The 49-year-old is on his fourth start-up and says he knows the highs and lows of being a software entrepreneur.

Through his business Bhuzz.club, he is running a Startup School, whose first course will run at THIS Workspace in the Daily Echo building. Sessions will also run at Barclays’ Eagle Lab in Westbourne, another venue where he has been providing business mentorship.

“When I started 25 years ago there was nowhere you could really go to get help and advice for start-up companies,” he said.

While there is now plenty general advice available locally to new businesses, he could not find the sector-specific help that he had seen offered in Silicon Valley.

“There was nothing really geared to starting software businesses or app businesses. I thought that was something that should be available in the area, so I spoke to a few people and talked to some of the people I mentor through Virgin Startup and Barclays and came up with the idea of a startup school,” he added.

His own most successful business was Clicktools, providing customer satisfaction surveys for business-to-business use. Its 1,000 customers included American Express and Barclays and it was partially acquired by Survey Monkey before being taken over by the global enterprise software firm Callidus.

His latest launch is Ikooloo, a mobile-first app for small businesses.

He said of the Startup School: “It’s based on pragmatic advice to people who have either started or are about to start a software or app company. You can’t teach everything but you can teach a proportion of it.”

His courses are limited to 10 people at a time and will run over one day, two days or in six weekly sessions. They will finish with each attendee giving a five-minute pitch – the best of which will earn the student their course fees back.
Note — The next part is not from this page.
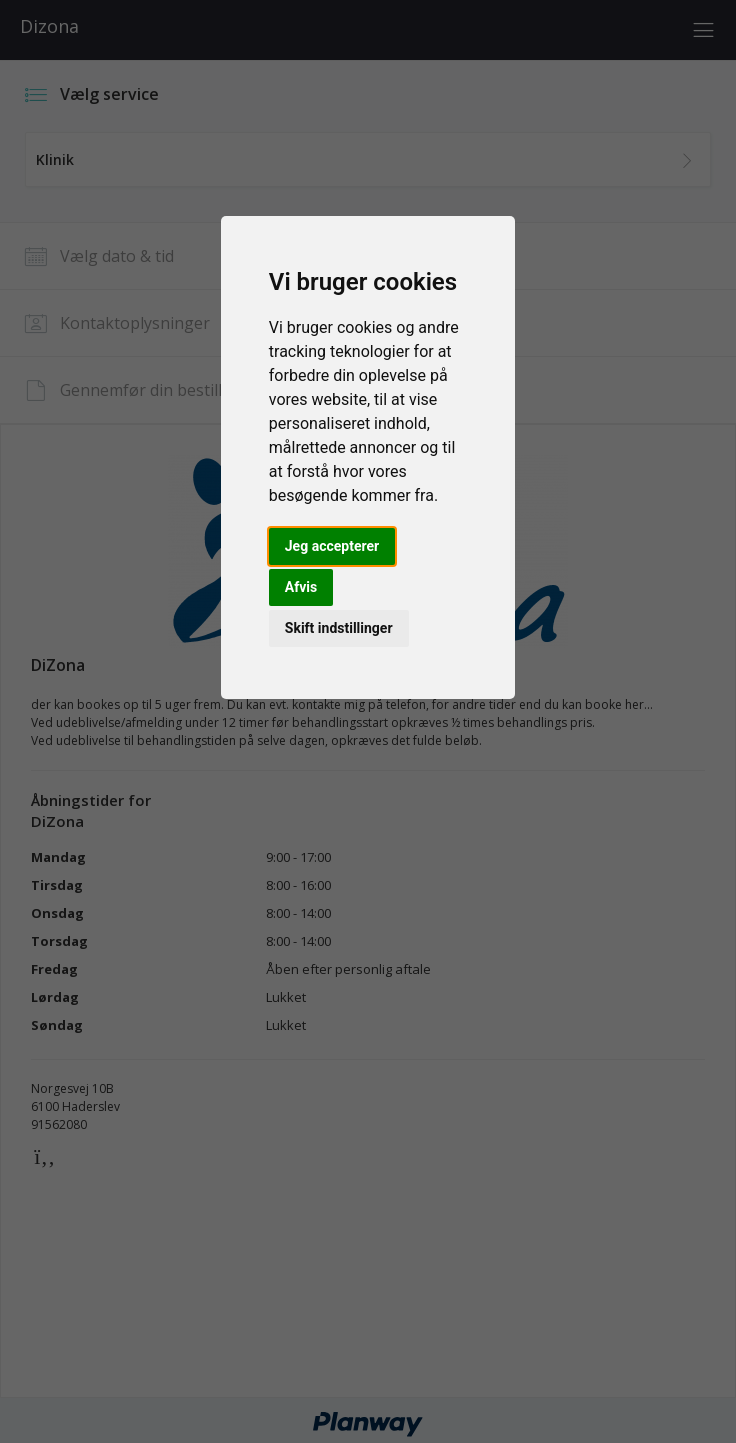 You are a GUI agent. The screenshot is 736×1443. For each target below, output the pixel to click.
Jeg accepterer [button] (332, 546)
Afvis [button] (301, 587)
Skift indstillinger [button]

Mr Walker said: “I think the first thing is you’ve got to try to think about whether there’s a big enough market for the application to survive. You’ve got to be solving a problem. A lot of people I come across think of a solution but the first thing is, what problems are you trying to solve?

“The second big element is building the thing right. It comes down to not spending a fortune building a product without testing it, without trying it out, without understanding this problem.
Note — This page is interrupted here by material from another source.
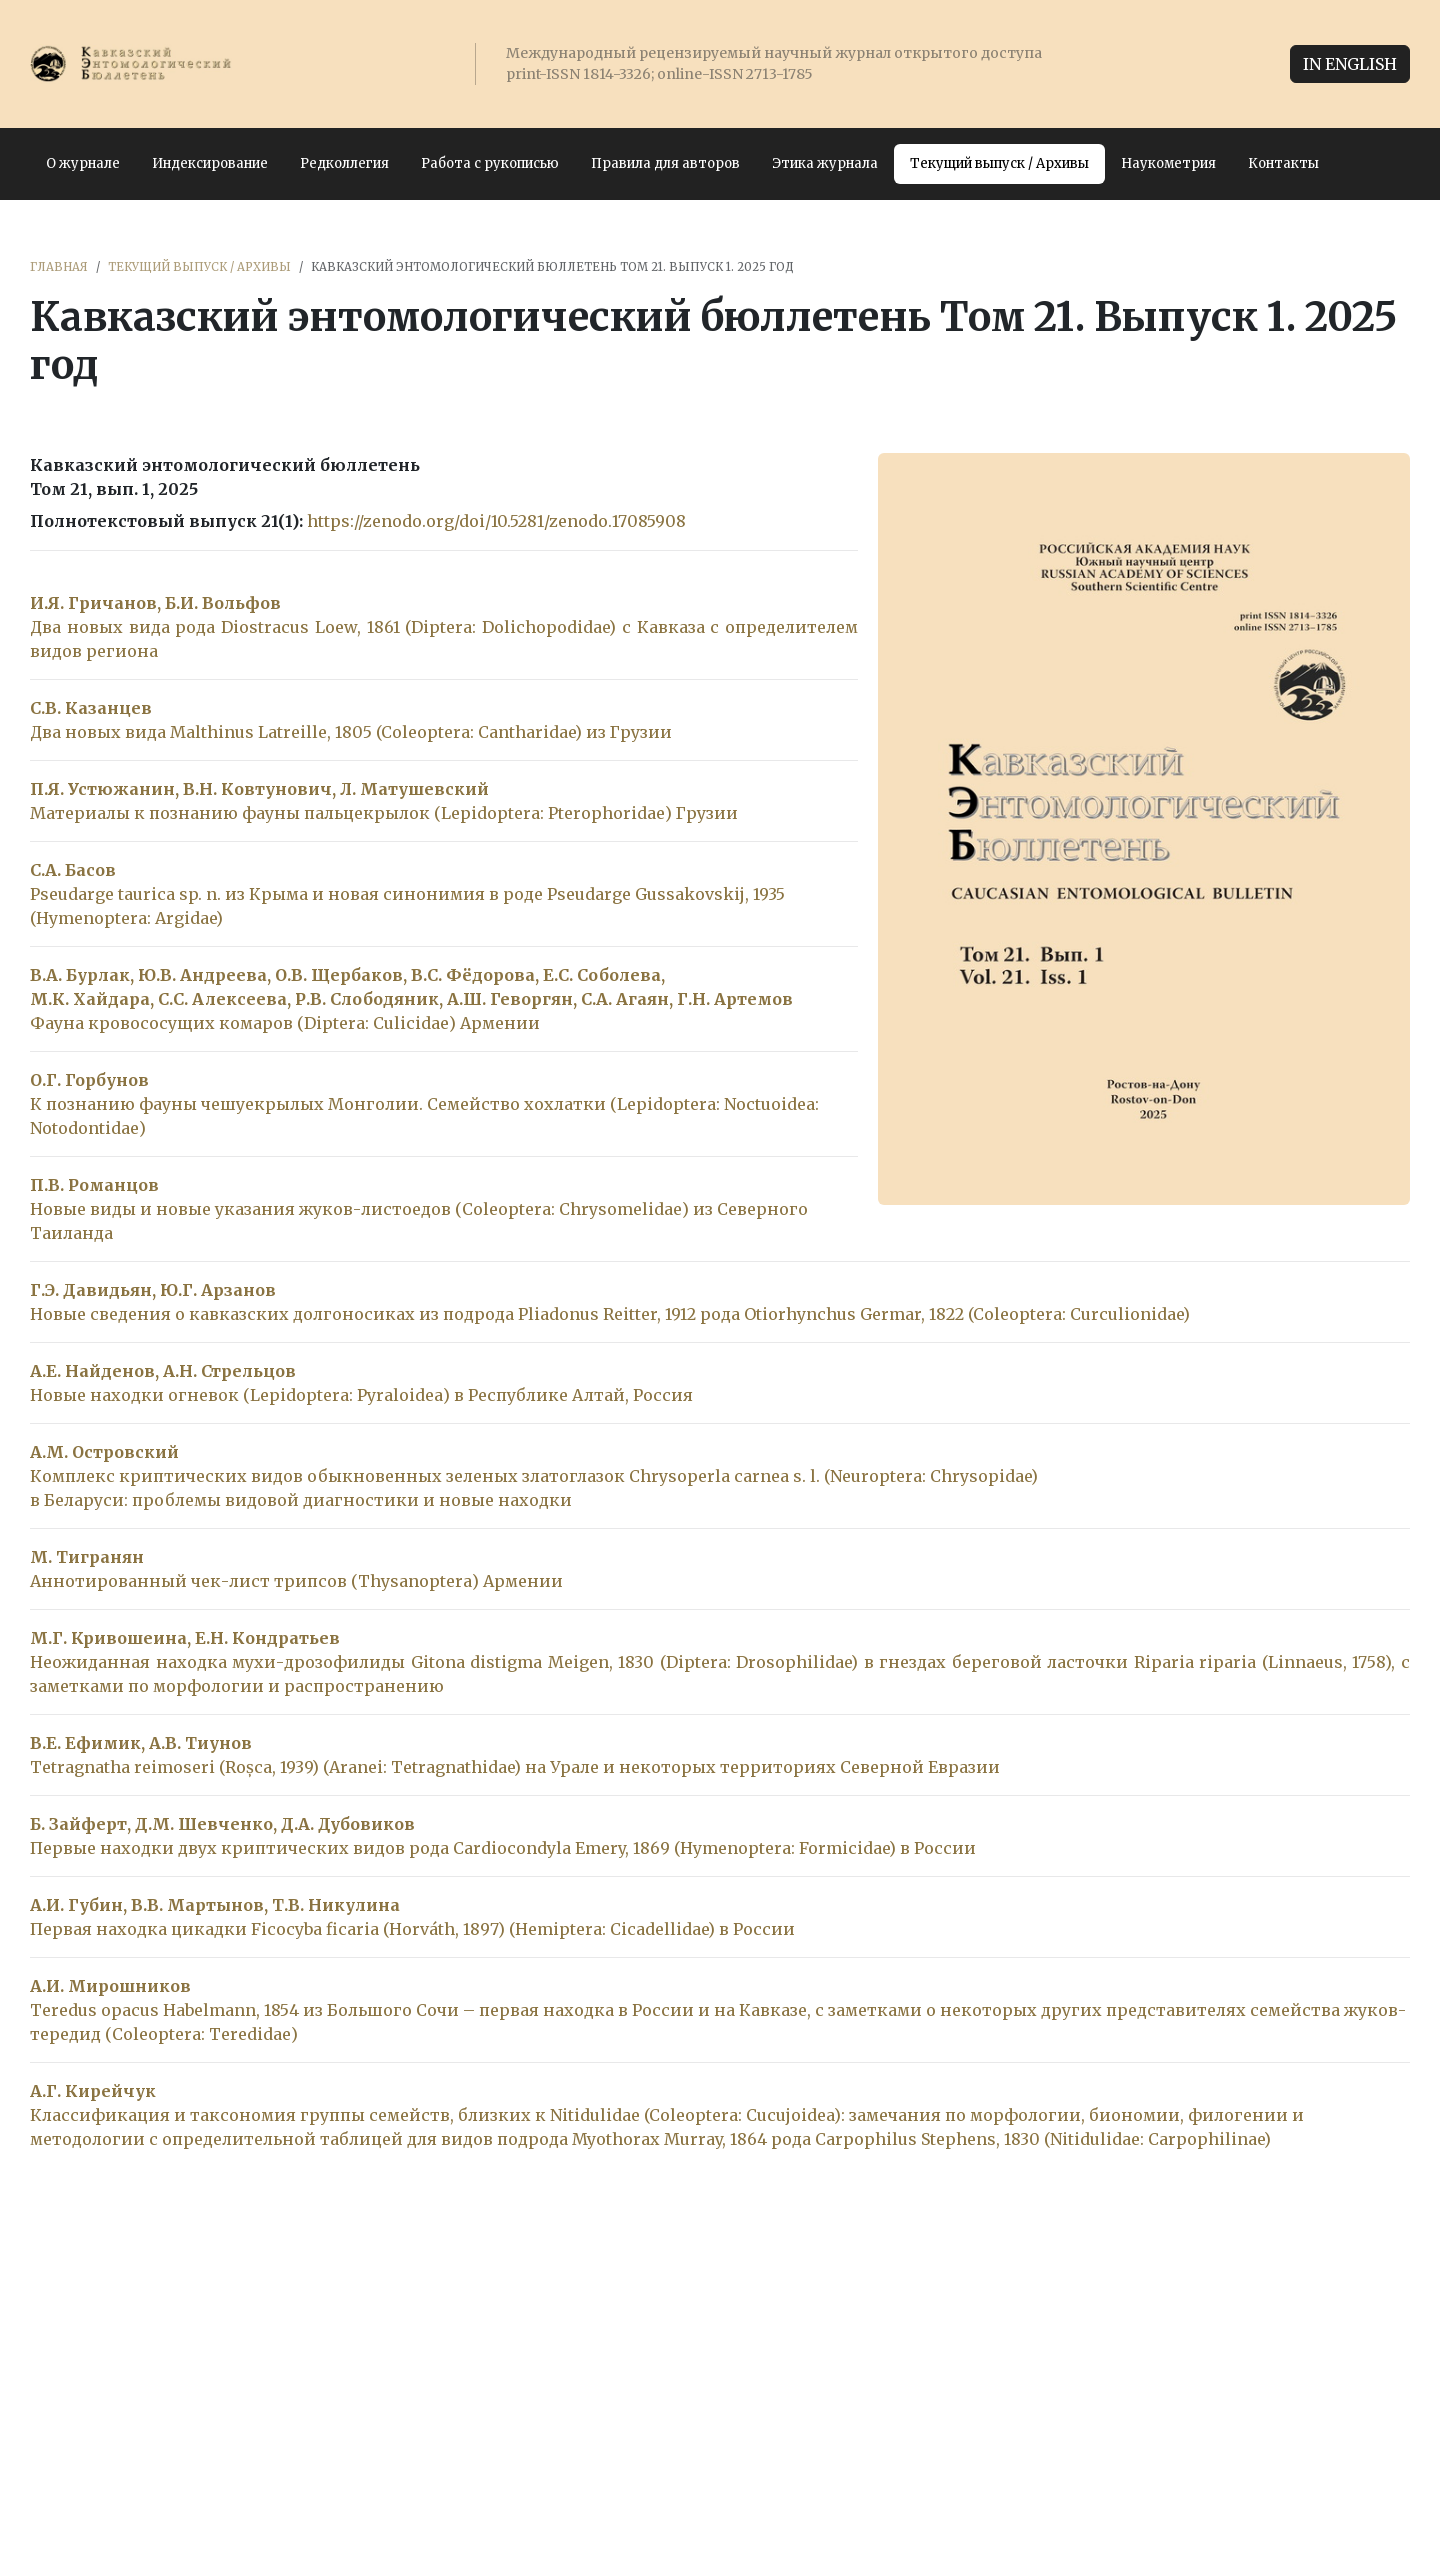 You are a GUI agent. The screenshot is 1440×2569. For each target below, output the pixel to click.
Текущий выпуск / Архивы (999, 163)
“Thirdly, don’t under-appreciate how difficult it will be and how long it will take. You’re highly unlikely to do this in months. It can take years to do it well. You will spend every minute of every day thinking about it.”

He added: “With Clicktools there were probably two or three times when I seriously thought about giving up.

“I didn’t earn any money for two years. It took us an age to pay ourselves a salary.”

He said success was down not only to building the product but to marketing and selling it. “The British are exceptionally good at building great products. The Americans are exceptionally good at marketing and selling products,” he added.

“You can have the best product in the world, but if nobody’s using it, it’s not very good.”